Bu anda Cebrâil (a.s.) gelip Resûlullâh (s.a.v.)’e: “Ey Nebîyyi Zîşân! Sen ve ashâbın, bu dört kişinin seksen sene (bin ay) ibâdet edip, o müddet içinde göz açıp kapayacak kadar Allâhü Teâlâ’ya isyânda bulunmadıklarına hayret ettiniz. Allâhü Teâlâ sana bundan hayırlısını indirdi” deyip; “İnnâ enzelnâ (Kadir)” sûresini sonuna kadar okuyup, “bu kıymetli sûre ile beyân olunan fazîletler, sen ve ashâbının hayret ettiğiniz şeyden üstündür” demesiyle, Resûlullâh (s.a.v.) bu müjdeli habere çok sevindiler.

Yahya bin Necîh (r.âleyh) der ki: İsrailoğullarından bir kimse vardı. Allâh (c.c.) yolunda cihâd ve gazâ için silâhını kuşanıp, bin ay silâhını yanın-dan ayırmayıp, Allah (c.c.) yolunda cihâd etmişti.
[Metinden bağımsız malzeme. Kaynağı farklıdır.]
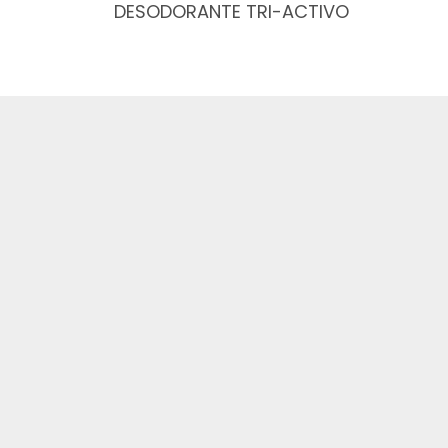
DESODORANTE TRI-ACTIVO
Resûlullâh (s.a.v.) Ashâbı (r.a.e.)’ne, bunu bildirince hayret ettiler. Bunun üzerine Allâhü Teâlâ: “Kadir gecesi bin aydan hayırlıdır” âyet-i kerîmesini indirdi. Yani sizin için Kadir Gecesi’ni ihyâ, o kimsenin silâhını çıkarmayıp, bin ay Allâh (c.c.) yolunda yaptığı cihâdın sevâbından hayırlıdır.
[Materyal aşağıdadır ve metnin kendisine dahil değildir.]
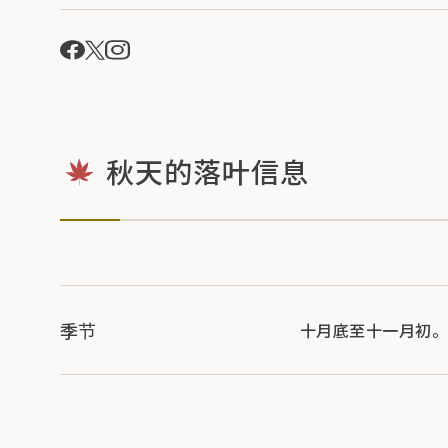
秋天的落叶信息
季节
十月底至十一月初。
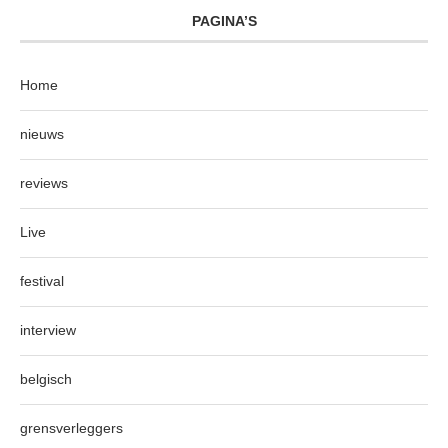
PAGINA’S
Home
nieuws
reviews
Live
festival
interview
belgisch
grensverleggers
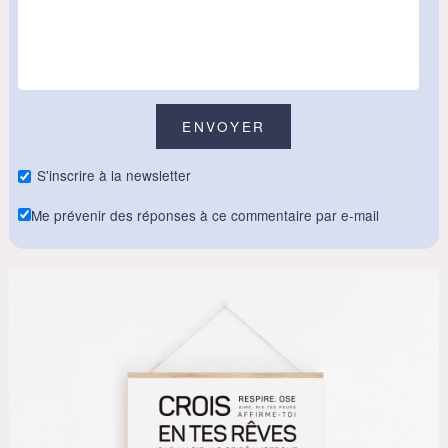
S'inscrire à la newsletter
Me prévenir des réponses à ce commentaire par e-mail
Bâzıları o kimsenin İsrailoğulları içinde adı Şem’ûn olan âbîd bir zât olduğunu söylediler. Âyet-i kerîmenin devamında: “Melekler ve Rûh inerler” yani güneşin batışından, tan yeri ağarın-caya kadar melekler inerler buyuruldu.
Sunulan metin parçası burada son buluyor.